Although Neppl portrays the stimulus as unsuccessful, he boasted about Springs Fabrication winning the contract. It was the largest contract Springs Fabrication had ever received, and it permitted the company to create jobs in the local community:
"This contract will absorb our existing staff, so we'll have to ramp up a bit," he said. "That's why it's good news - not just for us, but for Southern Colorado. These big contracts don't always keep the money in the area, but this time it will stay here."
Furthermore, Springs Fabrication won the contract at a time when it was experiencing a downturn in sales (well, there was a recession). Nonetheless, Neppl has given his voice to the bogus assertion that government spending and job creation are unrelated.

Neppl's position seems politically motivated. It contradicts the company's own history of job creation with government funds. Also, it is probably not a coincidence that John McCain held a campaign rally at the company in 2008.

Romney's Use of Springs Fabrication to Bash Stimulus Is Misleading As Well

Romney has promoted Springs Fabrication's experience in order to portray the stimulus as a waste of money. During his campaign rally at the company, Romney blasted the stimulus:
“That stimulus [Neppl] had, it did not do the job. I mean, I understand Tom said he was working on a project that got some stimulus money. . . .”
“I asked well were you able to hire more people because of that, he said no. Didn’t add any more people, just more money into the system, but no more people hired,” said Romney. “That stimulus did not create private sector jobs like it should have, like it could have, it instead protected government jobs.”
Romney's statement is intentionally misleading. The Colorado Springs Gazette interviewed Neppl. During the interview, Neppl said that the stimulus funding he received did not allow him to hire new people or make a profit. Neppl, however, explained that this was not due to an inherent defect in the stimulus. Instead, the company's costs were larger than expected; so it failed to make a profit (which probably explains why it could not hire additional workers). Cost overruns frequently occur on major manufacturing and construction projects. The stimulus did not cause this.

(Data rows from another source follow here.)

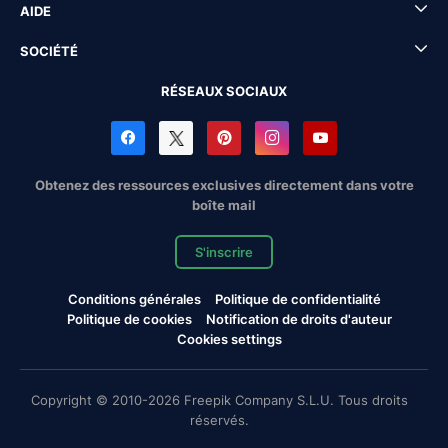
AIDE
SOCIÉTÉ
RÉSEAUX SOCIAUX
Obtenez des ressources exclusives directement dans votre
boîte mail
S'inscrire
Conditions générales
Politique de confidentialité
Politique de cookies
Notification de droits d'auteur
Cookies settings
Copyright © 2010-2026 Freepik Company S.L.U. Tous droits
réservés.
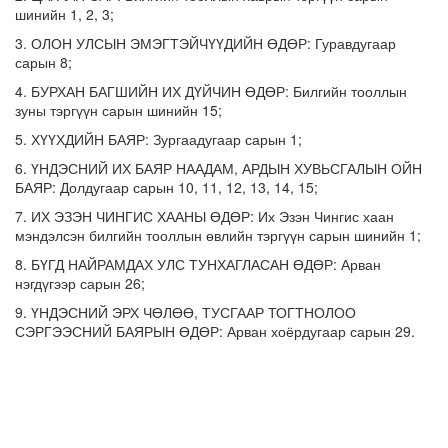
шинийн 1, 2, 3;
3. ОЛОН УЛСЫН ЭМЭГТЭЙЧҮҮДИЙН ӨДӨР: Гуравдугаар
сарын 8;
4. БУРХАН БАГШИЙН ИХ ДҮЙЧИН ӨДӨР: Билгийн тооллын
зуны тэргүүн сарын шинийн 15;
5. ХҮҮХДИЙН БАЯР: Зургаадугаар сарын 1;
6. ҮНДЭСНИЙ ИХ БАЯР НААДАМ, АРДЫН ХУВЬСГАЛЫН ОЙН
БАЯР: Долдугаар сарын 10, 11, 12, 13, 14, 15;
7. ИХ ЭЗЭН ЧИНГИС ХААНЫ ӨДӨР: Их Эзэн Чингис хаан
мэндэлсэн билгийн тооллын өвлийн тэргүүн сарын шинийн 1;
8. БҮГД НАЙРАМДАХ УЛС ТУНХАГЛАСАН ӨДӨР: Арван
нэгдүгээр сарын 26;
9. ҮНДЭСНИЙ ЭРХ ЧӨЛӨӨ, ТУСГААР ТОГТНОЛОО
СЭРГЭЭСНИЙ БАЯРЫН ӨДӨР: Арван хоёрдугаар сарын 29.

Moreover, although Neppl did not make a profit on the project, he says it could still benefit the company. He believes that it could lead to future contracts for the company.


Romney opposes the stimulus, but he needs to state legitimate reasons for doing so, rather than misrepresenting the experience of Springs Fabrication. The company failed to profit from the stimulus money it received because it underestimated the cost of the project. Furthermore, the company has profited previously from government spending and has used this money to hire workers.

In addition, economists argue that the stimulus created or saved jobs and contributed to GDP. Other than challenging this data, it is difficult to imagine a sound argument against the stimulus. Certainly, Romney has not offered one.